*Instructions for the task:* Among the lines of data below, reproduce only those from the one with "aus anderen Orten." through the one with "Škoda Elroq Wernigerode", exactly as they stand, both ends included.

'''

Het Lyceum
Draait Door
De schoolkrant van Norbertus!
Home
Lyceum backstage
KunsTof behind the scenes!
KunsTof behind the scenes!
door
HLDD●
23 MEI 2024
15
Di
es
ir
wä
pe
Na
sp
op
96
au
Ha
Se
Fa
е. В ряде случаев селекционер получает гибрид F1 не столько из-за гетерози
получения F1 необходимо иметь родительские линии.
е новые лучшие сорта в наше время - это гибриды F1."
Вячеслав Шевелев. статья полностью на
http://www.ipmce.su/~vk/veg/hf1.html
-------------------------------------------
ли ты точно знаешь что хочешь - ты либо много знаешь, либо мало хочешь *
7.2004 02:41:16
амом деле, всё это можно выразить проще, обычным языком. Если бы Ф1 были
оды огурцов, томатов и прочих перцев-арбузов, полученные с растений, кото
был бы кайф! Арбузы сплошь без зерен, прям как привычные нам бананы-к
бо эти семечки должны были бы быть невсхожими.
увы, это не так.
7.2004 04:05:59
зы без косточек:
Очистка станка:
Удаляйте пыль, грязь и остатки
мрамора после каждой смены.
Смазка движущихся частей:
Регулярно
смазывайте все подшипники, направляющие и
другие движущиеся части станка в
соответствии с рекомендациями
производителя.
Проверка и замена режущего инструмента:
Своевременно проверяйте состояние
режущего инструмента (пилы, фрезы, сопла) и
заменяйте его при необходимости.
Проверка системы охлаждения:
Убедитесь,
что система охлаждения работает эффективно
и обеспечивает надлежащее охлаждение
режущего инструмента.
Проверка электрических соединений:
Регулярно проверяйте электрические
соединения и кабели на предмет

'''
'''

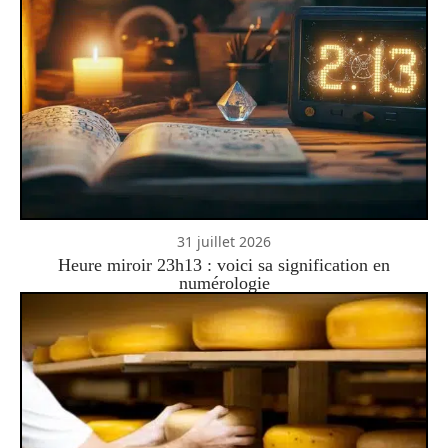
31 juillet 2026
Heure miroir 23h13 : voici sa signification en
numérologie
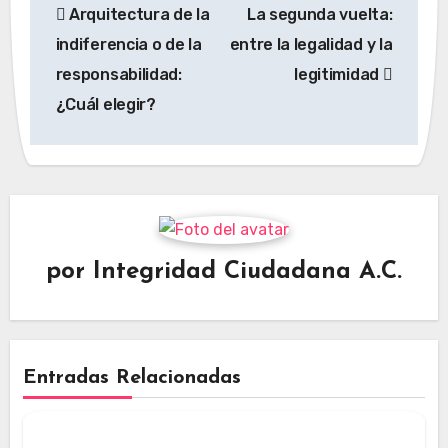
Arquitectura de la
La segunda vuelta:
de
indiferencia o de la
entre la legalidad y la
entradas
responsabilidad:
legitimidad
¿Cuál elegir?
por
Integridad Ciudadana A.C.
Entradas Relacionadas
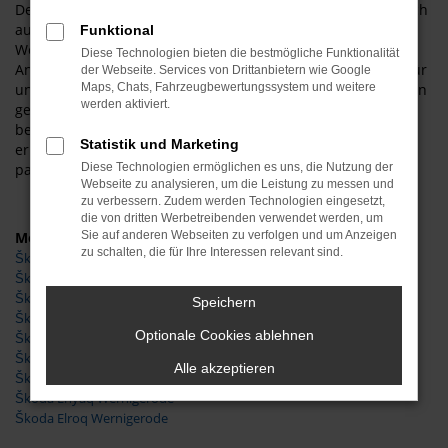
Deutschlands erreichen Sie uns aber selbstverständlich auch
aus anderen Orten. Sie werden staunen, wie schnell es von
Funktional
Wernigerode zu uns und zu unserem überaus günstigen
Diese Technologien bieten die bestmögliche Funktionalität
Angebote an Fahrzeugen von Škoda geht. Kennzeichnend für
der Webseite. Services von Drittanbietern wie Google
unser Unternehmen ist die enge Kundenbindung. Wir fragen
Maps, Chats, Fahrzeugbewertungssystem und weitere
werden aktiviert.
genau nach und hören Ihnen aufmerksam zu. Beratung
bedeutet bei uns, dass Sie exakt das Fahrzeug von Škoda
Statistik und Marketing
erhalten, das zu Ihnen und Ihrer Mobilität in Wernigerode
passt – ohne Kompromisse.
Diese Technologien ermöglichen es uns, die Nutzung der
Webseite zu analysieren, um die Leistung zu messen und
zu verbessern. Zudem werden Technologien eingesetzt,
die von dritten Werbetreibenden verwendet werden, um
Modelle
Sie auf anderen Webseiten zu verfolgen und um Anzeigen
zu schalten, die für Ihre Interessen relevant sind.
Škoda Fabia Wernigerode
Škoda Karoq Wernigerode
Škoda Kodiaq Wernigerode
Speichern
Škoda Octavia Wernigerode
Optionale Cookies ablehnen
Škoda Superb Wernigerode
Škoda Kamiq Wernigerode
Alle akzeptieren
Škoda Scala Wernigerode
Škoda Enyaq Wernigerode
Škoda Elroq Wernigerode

'''

*Your solution:*
aus anderen Orten. Sie werden staunen, wie schnell es von
Funktional
Wernigerode zu uns und zu unserem überaus günstigen
Diese Technologien bieten die bestmögliche Funktionalität
Angebote an Fahrzeugen von Škoda geht. Kennzeichnend für
der Webseite. Services von Drittanbietern wie Google
unser Unternehmen ist die enge Kundenbindung. Wir fragen
Maps, Chats, Fahrzeugbewertungssystem und weitere
werden aktiviert.
genau nach und hören Ihnen aufmerksam zu. Beratung
bedeutet bei uns, dass Sie exakt das Fahrzeug von Škoda
Statistik und Marketing
erhalten, das zu Ihnen und Ihrer Mobilität in Wernigerode
passt – ohne Kompromisse.
Diese Technologien ermöglichen es uns, die Nutzung der
Webseite zu analysieren, um die Leistung zu messen und
zu verbessern. Zudem werden Technologien eingesetzt,
die von dritten Werbetreibenden verwendet werden, um
Modelle
Sie auf anderen Webseiten zu verfolgen und um Anzeigen
zu schalten, die für Ihre Interessen relevant sind.
Škoda Fabia Wernigerode
Škoda Karoq Wernigerode
Škoda Kodiaq Wernigerode
Speichern
Škoda Octavia Wernigerode
Optionale Cookies ablehnen
Škoda Superb Wernigerode
Škoda Kamiq Wernigerode
Alle akzeptieren
Škoda Scala Wernigerode
Škoda Enyaq Wernigerode
Škoda Elroq Wernigerode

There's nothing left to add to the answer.